Pick out all lines in the listing holding the string "Nguyễn" and copy them.

================

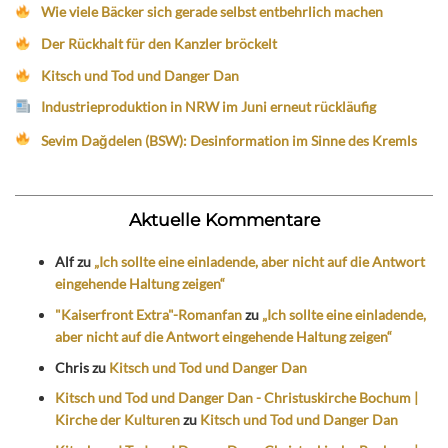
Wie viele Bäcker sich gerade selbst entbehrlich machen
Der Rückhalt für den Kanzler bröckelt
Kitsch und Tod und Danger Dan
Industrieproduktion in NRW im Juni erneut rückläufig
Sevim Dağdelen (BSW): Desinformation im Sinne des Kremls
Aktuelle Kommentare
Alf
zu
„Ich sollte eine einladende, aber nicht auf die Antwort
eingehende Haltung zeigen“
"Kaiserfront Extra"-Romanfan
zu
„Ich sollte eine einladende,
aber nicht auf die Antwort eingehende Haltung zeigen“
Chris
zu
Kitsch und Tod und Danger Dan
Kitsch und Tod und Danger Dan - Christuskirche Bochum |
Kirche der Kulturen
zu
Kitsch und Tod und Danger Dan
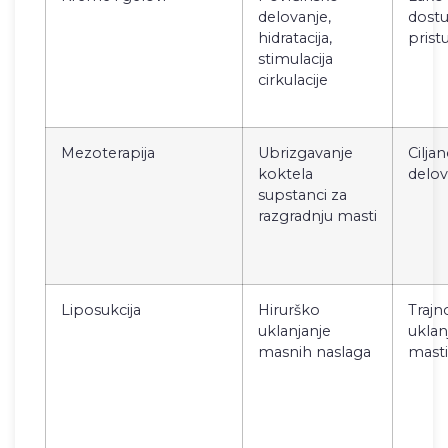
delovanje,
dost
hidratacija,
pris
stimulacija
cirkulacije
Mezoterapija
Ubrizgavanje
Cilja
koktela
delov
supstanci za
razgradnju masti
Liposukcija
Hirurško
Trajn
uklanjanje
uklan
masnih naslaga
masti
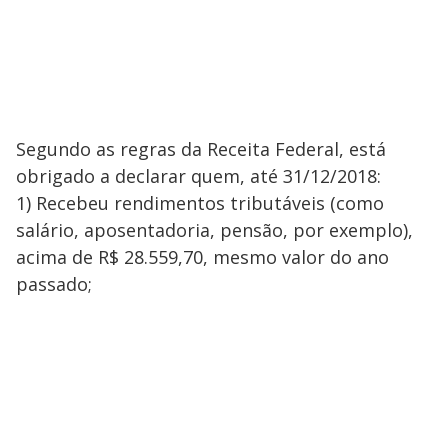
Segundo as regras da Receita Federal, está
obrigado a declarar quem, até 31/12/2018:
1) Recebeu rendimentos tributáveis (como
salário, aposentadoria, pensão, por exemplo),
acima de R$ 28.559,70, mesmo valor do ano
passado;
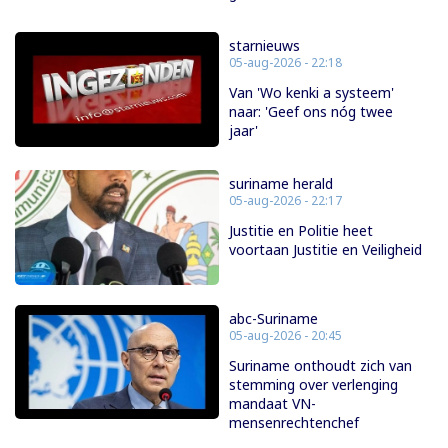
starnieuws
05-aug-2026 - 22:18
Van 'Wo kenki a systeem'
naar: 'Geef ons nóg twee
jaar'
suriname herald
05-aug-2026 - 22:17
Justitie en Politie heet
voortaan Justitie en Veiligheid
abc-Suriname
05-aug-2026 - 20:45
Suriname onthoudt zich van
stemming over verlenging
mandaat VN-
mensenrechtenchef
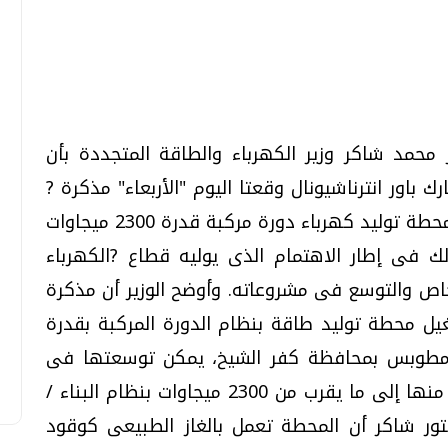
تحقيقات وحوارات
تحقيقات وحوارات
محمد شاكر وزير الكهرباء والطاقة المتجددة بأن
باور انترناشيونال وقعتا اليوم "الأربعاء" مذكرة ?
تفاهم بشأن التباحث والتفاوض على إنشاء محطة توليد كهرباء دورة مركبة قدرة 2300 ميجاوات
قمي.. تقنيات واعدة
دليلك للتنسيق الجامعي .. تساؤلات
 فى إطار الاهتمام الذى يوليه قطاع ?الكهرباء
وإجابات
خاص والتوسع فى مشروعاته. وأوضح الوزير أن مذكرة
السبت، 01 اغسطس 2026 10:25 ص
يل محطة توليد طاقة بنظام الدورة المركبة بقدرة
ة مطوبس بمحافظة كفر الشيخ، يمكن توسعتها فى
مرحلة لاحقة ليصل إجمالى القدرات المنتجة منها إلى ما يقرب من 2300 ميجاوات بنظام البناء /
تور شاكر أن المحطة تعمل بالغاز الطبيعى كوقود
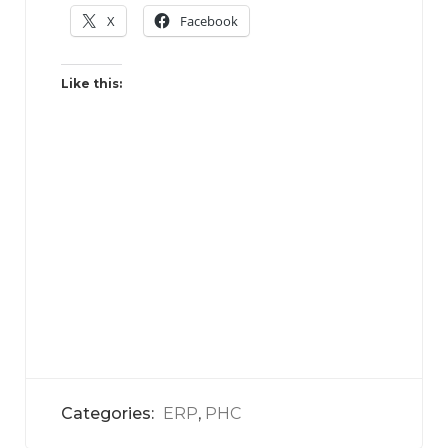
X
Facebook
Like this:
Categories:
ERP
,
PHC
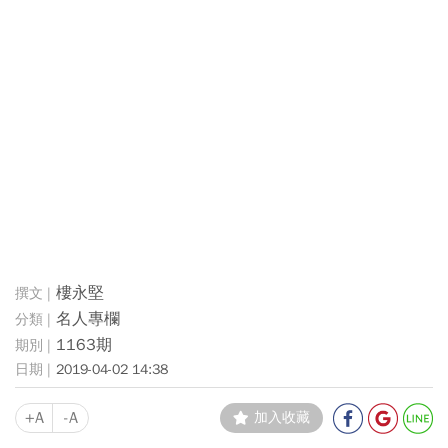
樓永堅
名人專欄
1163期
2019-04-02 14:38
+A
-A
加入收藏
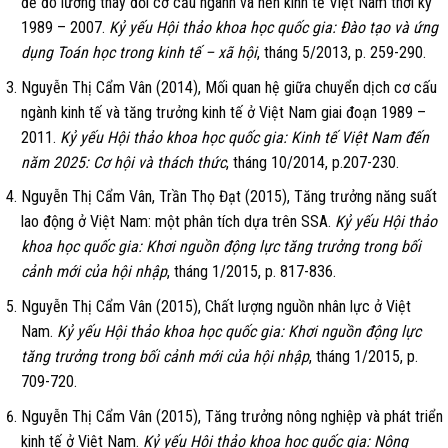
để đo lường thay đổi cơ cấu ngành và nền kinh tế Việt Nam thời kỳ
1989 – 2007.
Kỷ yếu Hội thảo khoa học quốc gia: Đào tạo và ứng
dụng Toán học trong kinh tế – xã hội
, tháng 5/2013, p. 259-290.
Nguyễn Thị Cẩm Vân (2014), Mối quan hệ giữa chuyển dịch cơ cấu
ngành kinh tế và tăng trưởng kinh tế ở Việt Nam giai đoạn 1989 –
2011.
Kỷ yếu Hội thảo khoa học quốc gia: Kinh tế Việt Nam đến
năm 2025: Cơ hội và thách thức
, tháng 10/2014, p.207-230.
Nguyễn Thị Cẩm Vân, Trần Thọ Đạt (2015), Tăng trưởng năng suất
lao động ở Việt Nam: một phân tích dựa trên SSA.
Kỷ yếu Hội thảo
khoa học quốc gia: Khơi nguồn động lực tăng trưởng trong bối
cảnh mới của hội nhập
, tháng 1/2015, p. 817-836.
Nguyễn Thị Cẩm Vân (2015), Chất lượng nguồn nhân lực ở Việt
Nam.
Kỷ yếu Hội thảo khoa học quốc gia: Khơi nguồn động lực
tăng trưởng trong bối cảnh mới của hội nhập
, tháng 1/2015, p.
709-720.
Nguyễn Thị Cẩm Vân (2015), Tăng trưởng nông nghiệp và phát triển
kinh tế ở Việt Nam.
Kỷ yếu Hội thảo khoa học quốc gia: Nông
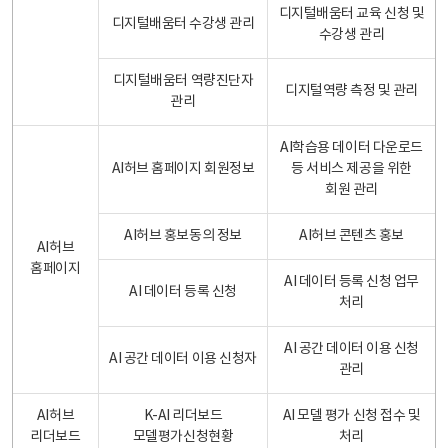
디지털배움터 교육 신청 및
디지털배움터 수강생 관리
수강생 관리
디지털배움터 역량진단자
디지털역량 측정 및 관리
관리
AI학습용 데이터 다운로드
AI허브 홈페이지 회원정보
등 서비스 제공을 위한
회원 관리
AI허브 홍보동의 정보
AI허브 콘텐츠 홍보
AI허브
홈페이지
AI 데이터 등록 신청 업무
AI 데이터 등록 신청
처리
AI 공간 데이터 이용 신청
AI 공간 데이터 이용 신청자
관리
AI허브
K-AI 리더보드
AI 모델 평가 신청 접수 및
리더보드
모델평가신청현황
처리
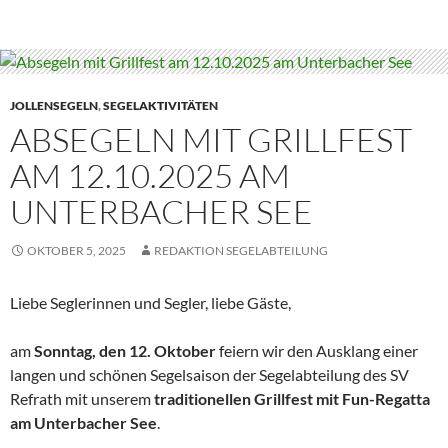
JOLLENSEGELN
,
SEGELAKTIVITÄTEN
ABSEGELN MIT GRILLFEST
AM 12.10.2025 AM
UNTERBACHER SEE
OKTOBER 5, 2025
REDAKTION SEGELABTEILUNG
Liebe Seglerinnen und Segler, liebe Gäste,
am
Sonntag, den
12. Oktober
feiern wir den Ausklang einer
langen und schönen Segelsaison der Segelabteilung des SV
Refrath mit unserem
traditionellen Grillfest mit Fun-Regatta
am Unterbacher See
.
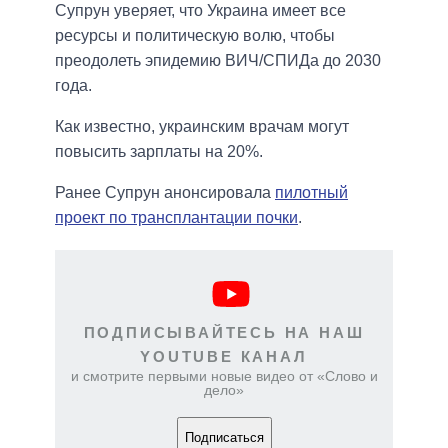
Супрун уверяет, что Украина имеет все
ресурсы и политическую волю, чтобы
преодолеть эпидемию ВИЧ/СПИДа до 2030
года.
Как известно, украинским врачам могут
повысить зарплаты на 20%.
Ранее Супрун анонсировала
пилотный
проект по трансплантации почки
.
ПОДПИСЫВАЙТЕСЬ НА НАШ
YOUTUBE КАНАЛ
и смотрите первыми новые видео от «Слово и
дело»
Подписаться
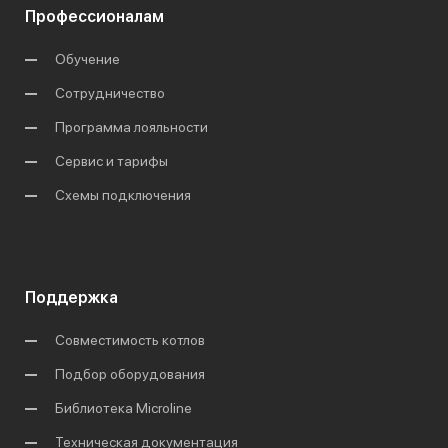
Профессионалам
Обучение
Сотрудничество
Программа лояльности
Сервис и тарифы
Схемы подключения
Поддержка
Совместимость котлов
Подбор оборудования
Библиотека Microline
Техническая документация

================

Response below
Nguyễn Thị Cẩm Vân (2014), Mối quan hệ giữa chuyển dịch cơ cấu
Nguyễn Thị Cẩm Vân, Trần Thọ Đạt (2015), Tăng trưởng năng suất
Nguyễn Thị Cẩm Vân (2015), Chất lượng nguồn nhân lực ở Việt
Nguyễn Thị Cẩm Vân (2015), Tăng trưởng nông nghiệp và phát triển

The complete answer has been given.